Quarters, which are donated from bar patrons, raffle proceeds and quiz nights, get dipped in the brewery’s Stagecoach Stout before being stuck around a 4-foot tall pole in brick formation, he explained to HuffPost.

“When the tower reaches the ceiling we give it a good whack and the tower comes tumbling down,” he explained to the Santa Ynez Valley News.

Mickey, Esdaile’s son, posted a photo of the brewery’s latest quarter tower on Reddit and has received more than 48,000 views as of Wednesday.

Each “Scane Tower” raises approximately $2,300. Past tower proceeds have been donated to the Make a Wish Foundation, the Lung Association, the Cancer Society and the Scleroderma Association, according to Santa Ynez Valley Magazine.
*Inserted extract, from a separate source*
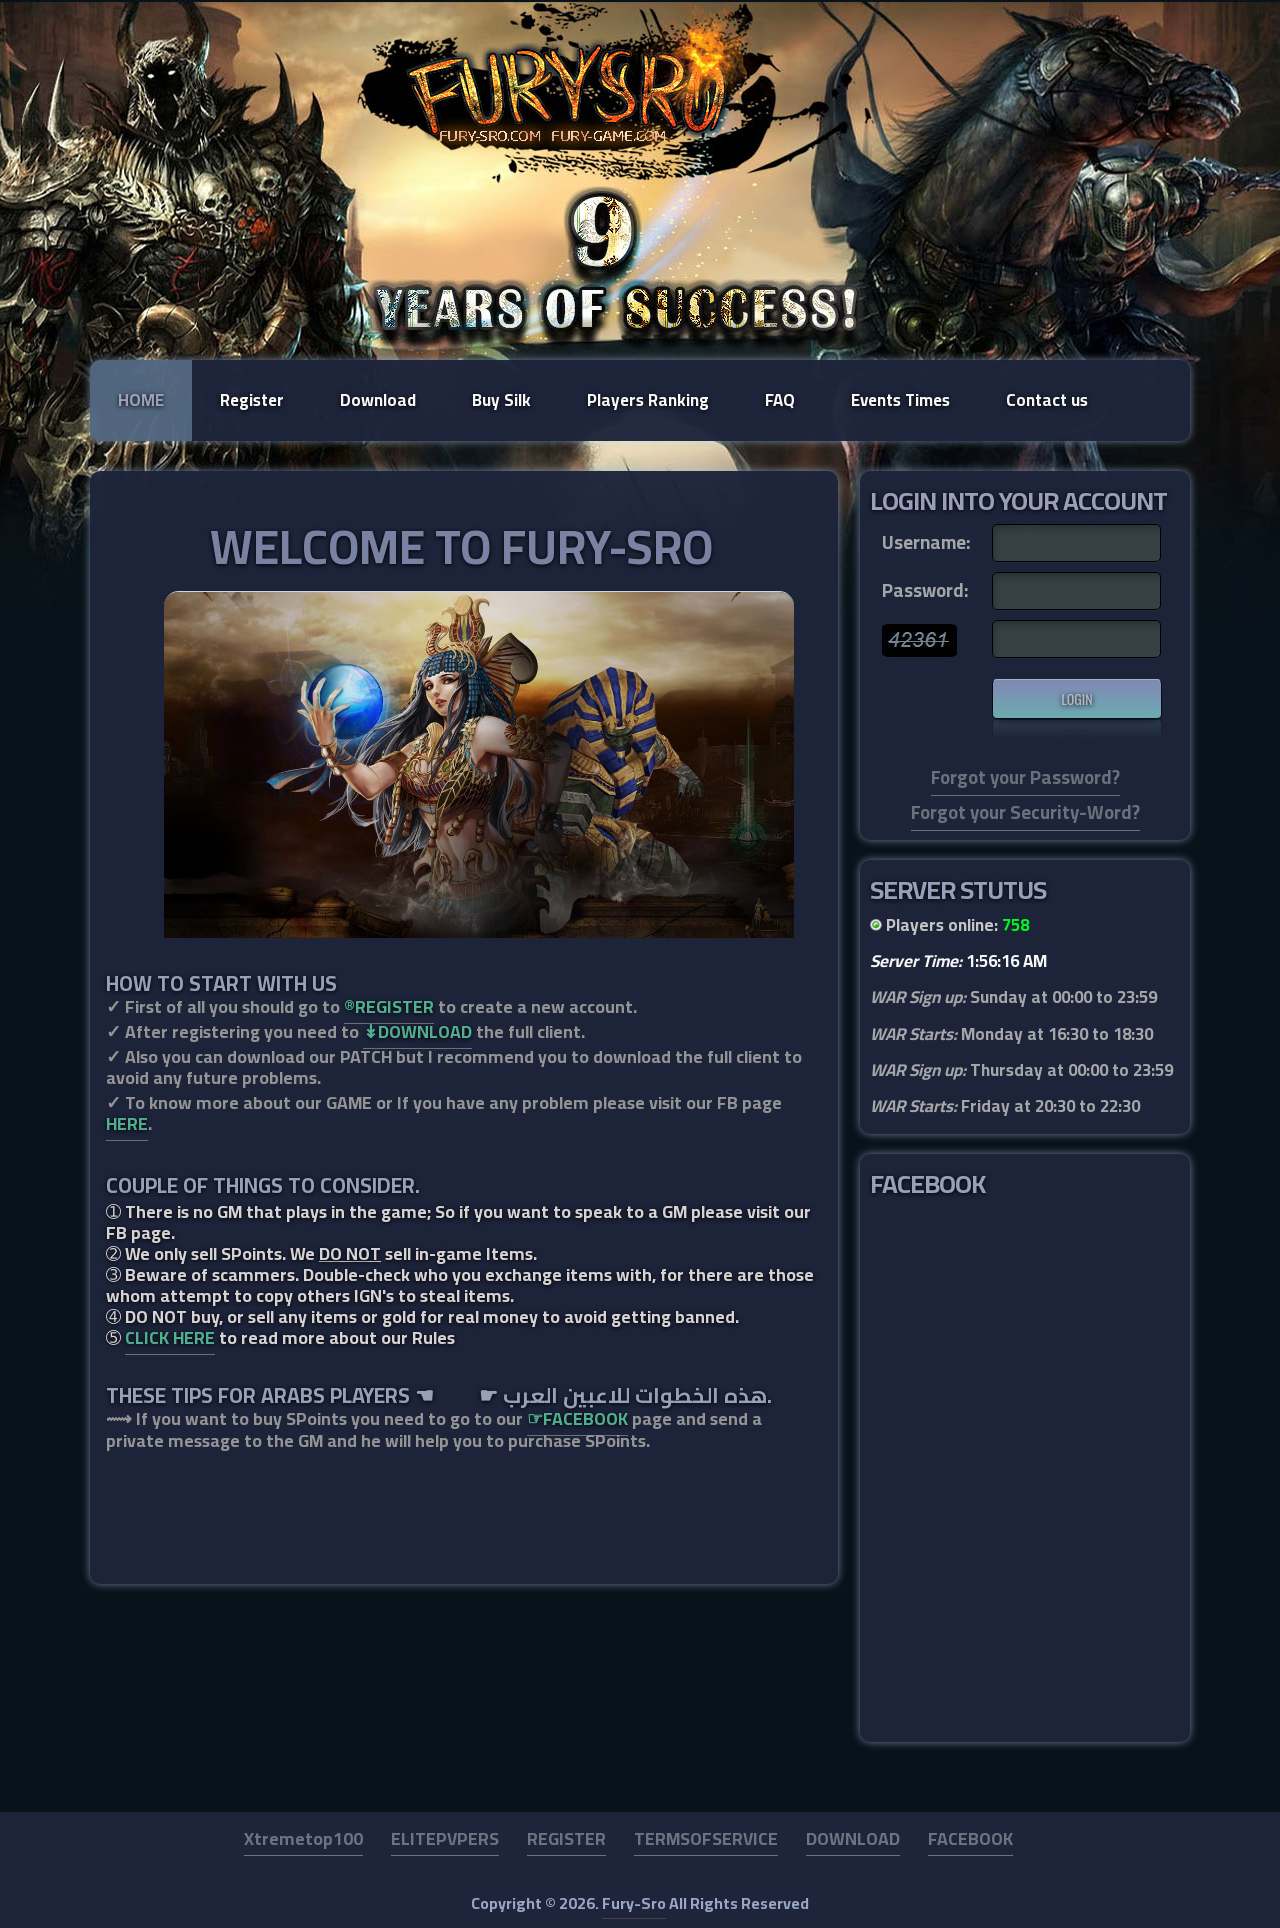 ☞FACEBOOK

The last tower, toppled in October, raised $2,540 for the Spinal Cord Injury Research Advancement, the Santa Ynez Valley News reports.

ABOVE: Will Ambler, founder of the Spinal Cord Injury Research Advancement, takes a mallet to the last "Scane Tower" in October, knocking down 10,000 sticky quarters for his foundation.

ABOVE: David Esdaile’s grandfather, George Scane, photographed at his pub in Lambeth, London, where a bell ringer asks patrons to donate to the "penny pile" that benefits a local hospital.